* **The problem**
Pull out every line below holding the word "Funda".

Top of Available records

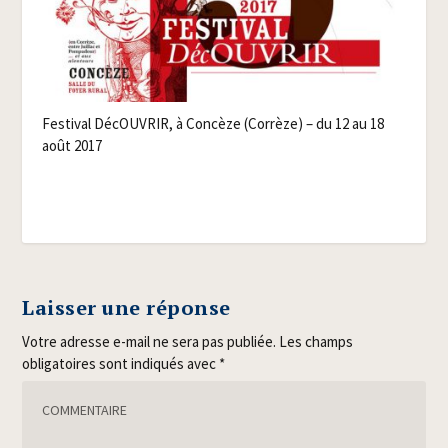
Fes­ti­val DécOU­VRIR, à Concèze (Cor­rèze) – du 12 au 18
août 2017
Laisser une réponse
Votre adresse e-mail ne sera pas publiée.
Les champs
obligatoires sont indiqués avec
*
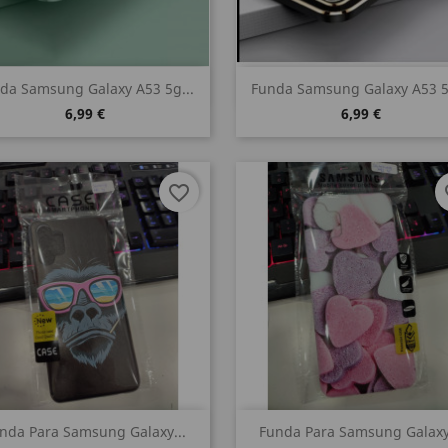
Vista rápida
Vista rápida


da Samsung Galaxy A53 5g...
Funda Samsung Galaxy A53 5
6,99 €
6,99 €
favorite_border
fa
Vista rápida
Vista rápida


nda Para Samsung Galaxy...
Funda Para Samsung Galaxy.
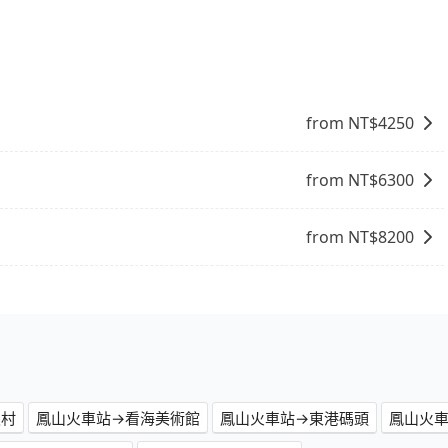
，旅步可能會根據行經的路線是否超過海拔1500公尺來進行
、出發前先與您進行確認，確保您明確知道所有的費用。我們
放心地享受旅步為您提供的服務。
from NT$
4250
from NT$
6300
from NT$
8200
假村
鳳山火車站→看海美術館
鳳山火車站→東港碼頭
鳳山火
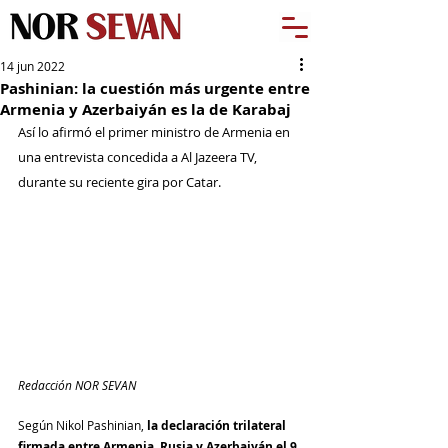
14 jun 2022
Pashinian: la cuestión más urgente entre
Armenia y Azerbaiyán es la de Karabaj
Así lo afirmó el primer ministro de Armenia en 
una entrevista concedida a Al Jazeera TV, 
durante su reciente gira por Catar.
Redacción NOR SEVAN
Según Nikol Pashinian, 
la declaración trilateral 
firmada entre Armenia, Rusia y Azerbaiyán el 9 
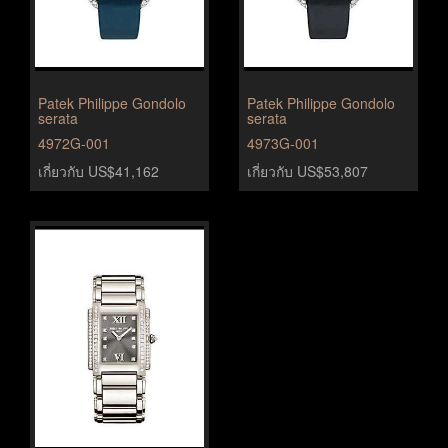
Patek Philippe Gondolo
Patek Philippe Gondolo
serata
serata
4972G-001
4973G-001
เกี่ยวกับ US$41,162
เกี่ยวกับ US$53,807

Bottom of Available records
Top of Available records

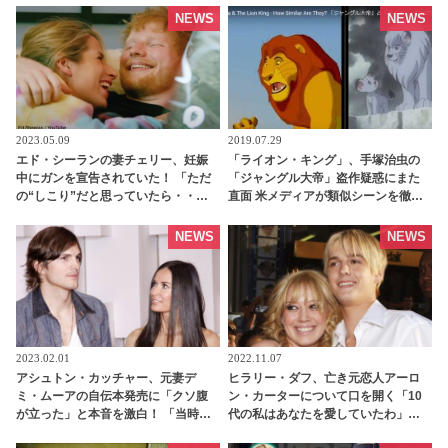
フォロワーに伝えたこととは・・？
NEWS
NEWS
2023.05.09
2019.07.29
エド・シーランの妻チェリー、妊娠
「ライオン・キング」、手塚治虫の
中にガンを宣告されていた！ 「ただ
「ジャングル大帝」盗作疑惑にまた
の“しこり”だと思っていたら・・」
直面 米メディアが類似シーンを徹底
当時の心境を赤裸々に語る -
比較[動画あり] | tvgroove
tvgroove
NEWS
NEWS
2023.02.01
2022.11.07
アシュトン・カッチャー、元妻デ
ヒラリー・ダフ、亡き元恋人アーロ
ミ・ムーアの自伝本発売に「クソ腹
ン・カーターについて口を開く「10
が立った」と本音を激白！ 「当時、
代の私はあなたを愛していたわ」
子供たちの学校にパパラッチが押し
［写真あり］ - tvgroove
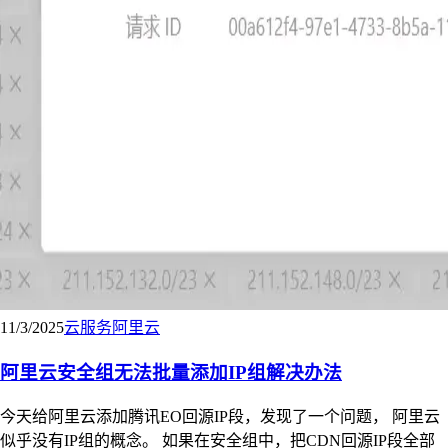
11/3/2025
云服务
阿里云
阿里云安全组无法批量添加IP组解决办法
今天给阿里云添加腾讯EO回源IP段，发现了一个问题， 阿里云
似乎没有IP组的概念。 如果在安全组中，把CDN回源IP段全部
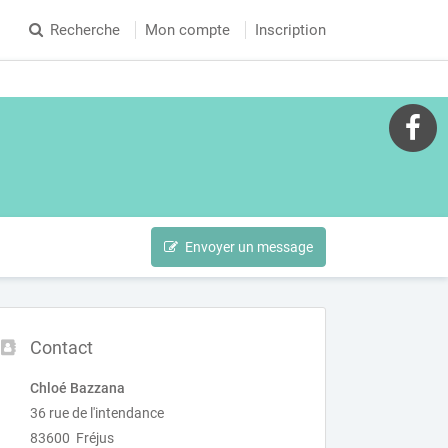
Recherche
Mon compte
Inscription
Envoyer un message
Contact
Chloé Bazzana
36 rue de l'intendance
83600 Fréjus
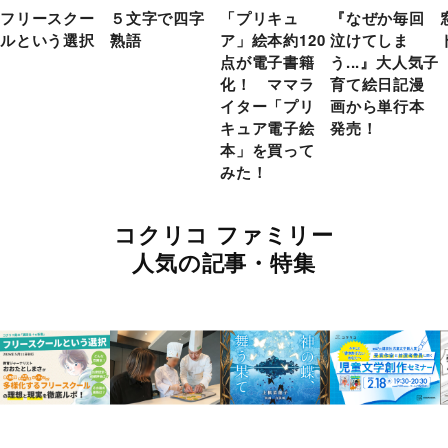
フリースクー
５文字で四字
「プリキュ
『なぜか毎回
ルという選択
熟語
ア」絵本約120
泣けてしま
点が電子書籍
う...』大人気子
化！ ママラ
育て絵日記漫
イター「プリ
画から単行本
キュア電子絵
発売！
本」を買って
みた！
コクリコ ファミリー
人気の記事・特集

Bottom of Available records

* **Output**
Funda Samsung Galaxy A53 5
Funda Para Samsung Galaxy.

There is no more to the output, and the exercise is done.